Managing legacy care and bringing new software to market quickly; blending stability and agility, is a frequently encountered problem in this new era of digital transformation. Bi-modal IT is an approach where Mode 1 refers to legacy systems focussed on stability, and Mode 2 refers to agile IT focussed on rapid application delivery. DevOps principles are often included exclusively within Mode 2, but automation and collaboration can also be used with success within Mode 1 to increase delivery speed whilst ensuring stability.

Myth 3: DevOps is only for continuous delivery.

DevOps doesn’t (necessarily) imply continuous delivery. The aim of a DevOps culture is to increase the delivery frequency of an organisation, often from quarterly/monthly to daily releases or more, and improve their ability to respond to changes in the market.

While continuous delivery relies heavily on automation and is aimed at agile and lean thinking organisations, unlike DevOps it is not reliant on a shared culture which enhances collaboration. Gartner summed up the distinction with a report that stated that: “DevOps is not a market, but a tool-centric philosophy that supports a continuous delivery value chain.”

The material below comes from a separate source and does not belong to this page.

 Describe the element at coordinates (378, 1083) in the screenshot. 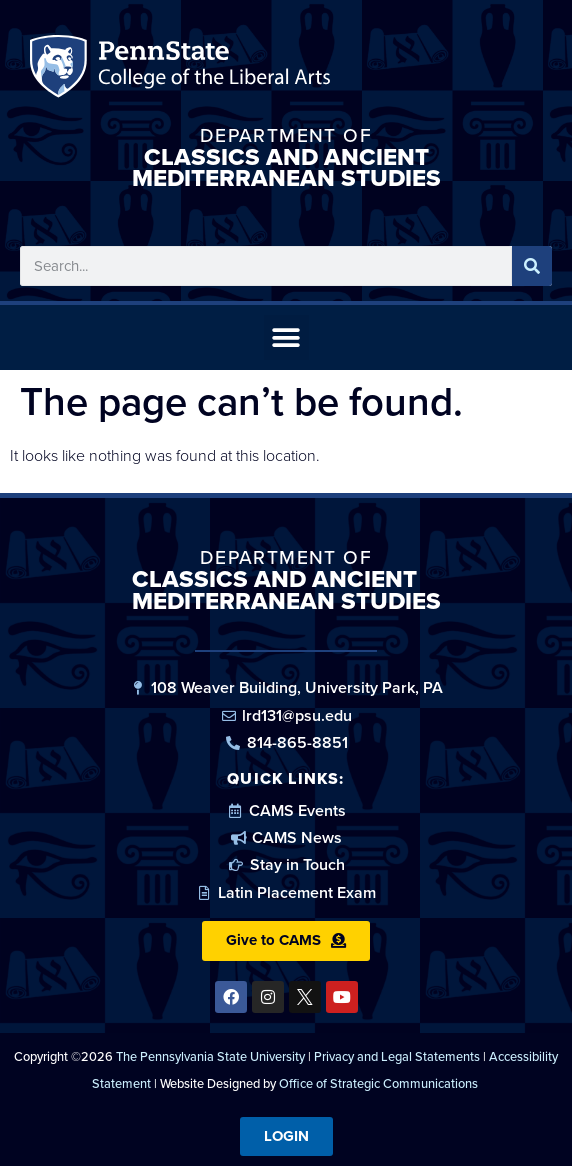 I see `Office of Strategic Communications [link]` at that location.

Myth 4: DevOps requires new tools.

As with the implementation of any new concept or idea, a common misconception about DevOps adoption is that new toolsets, and skills are required. Though the provision of appropriate and relevant tools can aid adoption, organisations are by no means required to replace tools and processes they use to produce software.

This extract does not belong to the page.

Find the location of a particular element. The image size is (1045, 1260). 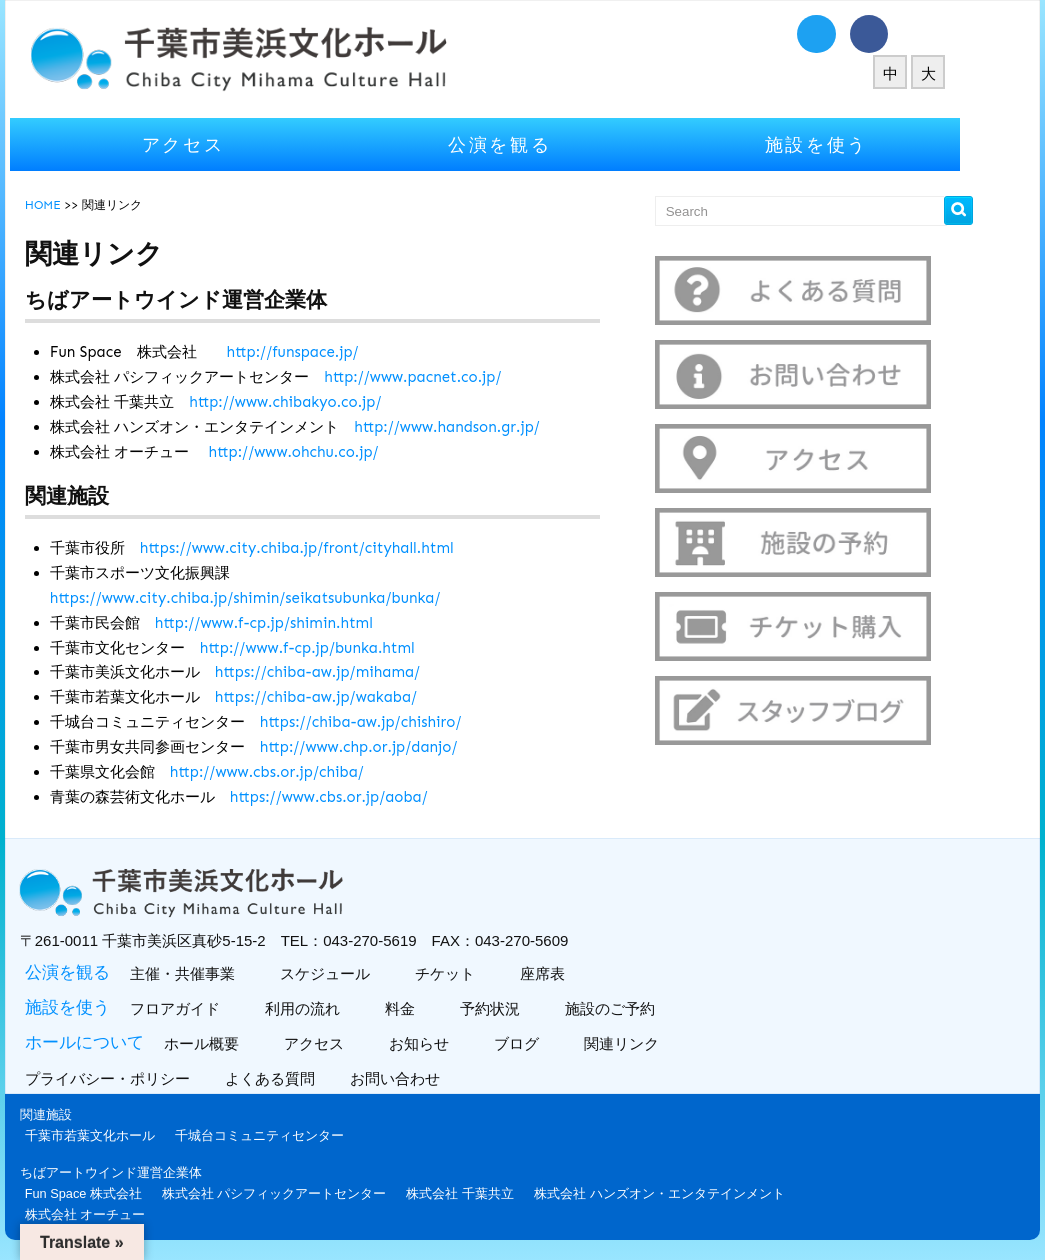 お問い合わせ is located at coordinates (435, 1078).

DevOps enables organisations to deliver new capabilities more easily, and bring new software into production more rapidly in order to respond to market changes. It is not strictly reliant on new tools to get this job done.

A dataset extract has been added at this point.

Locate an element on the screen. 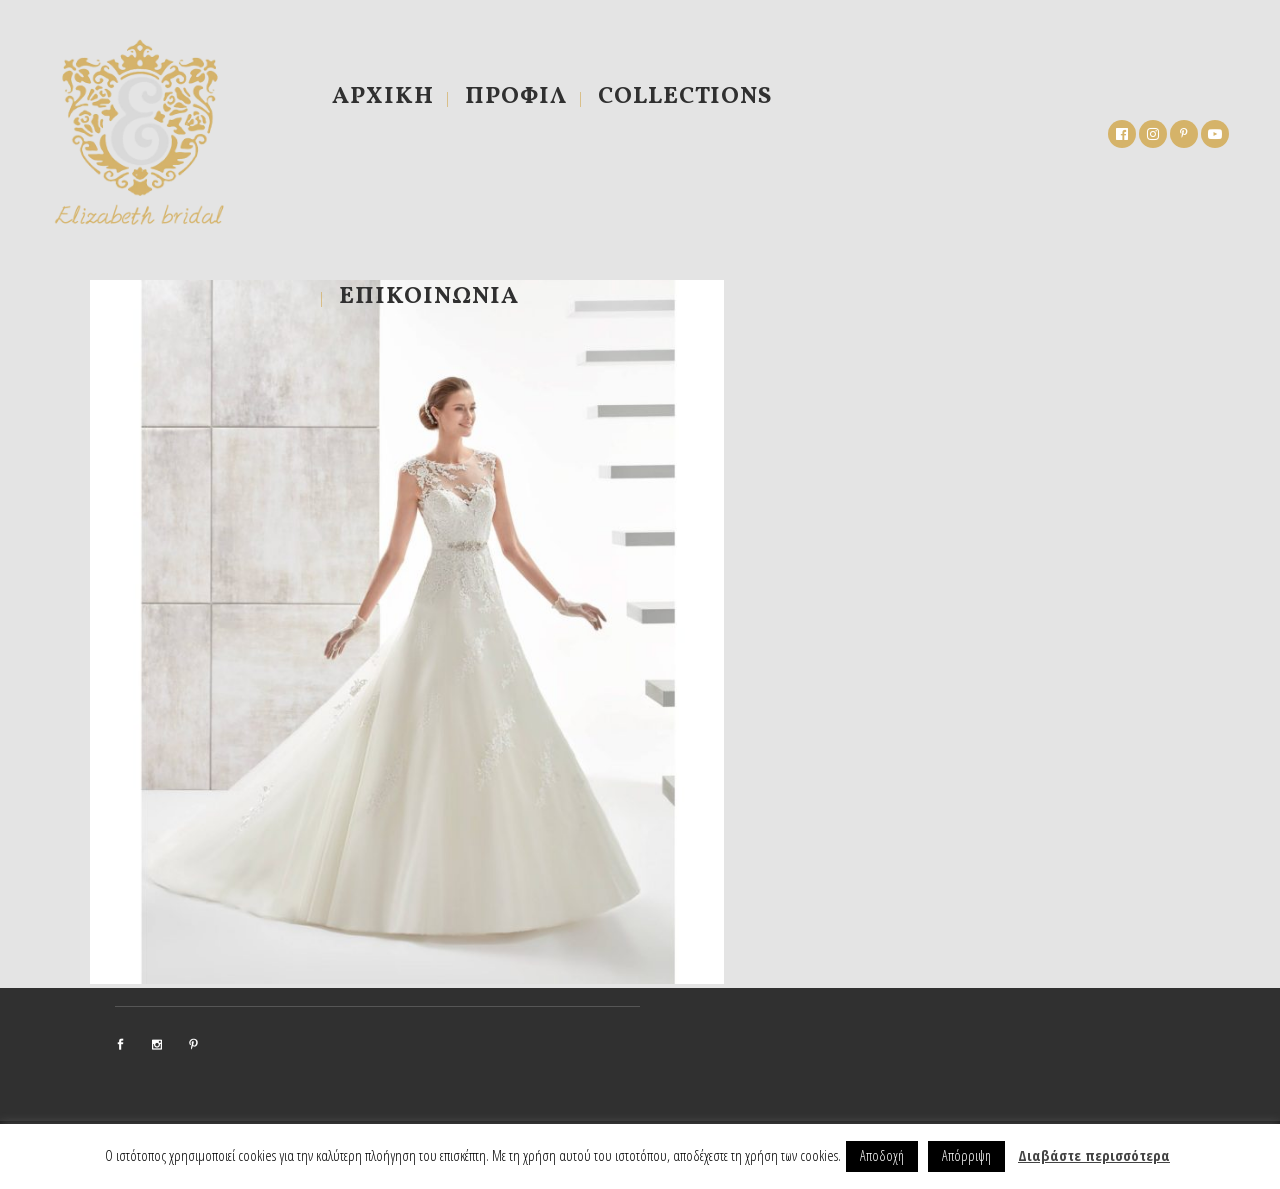 The height and width of the screenshot is (1189, 1280). Διαβάστε περισσότερα is located at coordinates (1094, 1155).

Myth 5: DevOps is a skill.

The rapid growth of the DevOps movement has resulted in huge demand for professionals who are skilled within the methodology. However, this fact is often misconstrued to suggest that DevOps is itself a skill – this is not the case.

DevOps is a culture – one that needs to be fully adopted throughout an entire organisation for optimum results, and one that is best supported with appropriate and relevant tools.

Myth 6: DevOps is software.

Understanding that DevOps adoption can be better facilitated with software is important, however, maybe more so is understanding that they are not one and the same. Although it is true that there is a significant amount of DevOps software available on the market today, purchasing a specific ad-hoc DevOps product, or even suite of products, will not make your business 'DevOps'.

The DevOps methodology is the communication, collaboration and automation of your development and operations functions, and as described above, is required to be adopted by an entire organisation to achieve optimum results. The software and tools available will undoubtedly reduce the strain of adoption on your business but conscious adoption is required for your business to fully reach the potential that DevOps offers.   

 

Conclusion

Like any new and popular term, people have somewhat confused and sometimes contradictory or partial impressions of what DevOps is and how it works.

DevOps is a philosophy which enables businesses to automate their processes and work more collaboratively to achieve a common goal and deliver software more rapidly.